### Information shown ###

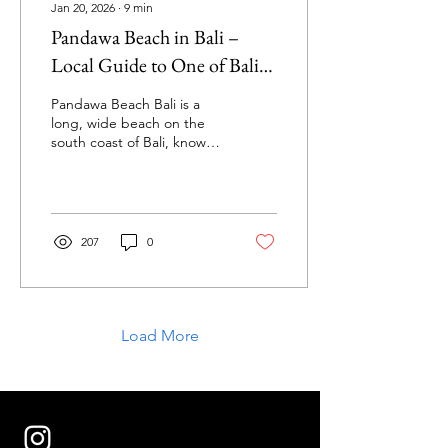
Jan 20, 2026
∙
9
min
Pandawa Beach in Bali –
Local Guide to One of Bali’s
Most Underrated Beaches
Pandawa Beach Bali is a
long, wide beach on the
south coast of Bali, known
for its dramatic limestone
cliffs, calm swimming
conditions, and relaxed
local vibe. I live in Uluwatu
and visit this beach
207
0
regularly — in this guide I
share exactly what
Pandawa Beach is really
like, how to get there,
costs, surf conditions, and
Load More
local tips most people
miss.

###

# Directions for this task
Each line from the one containing "Pandawa Beach is really" through the last line of the entries above is to be returned exactly, and no others.

# Exercise result
Pandawa Beach is really
like, how to get there,
costs, surf conditions, and
Load More
local tips most people
miss.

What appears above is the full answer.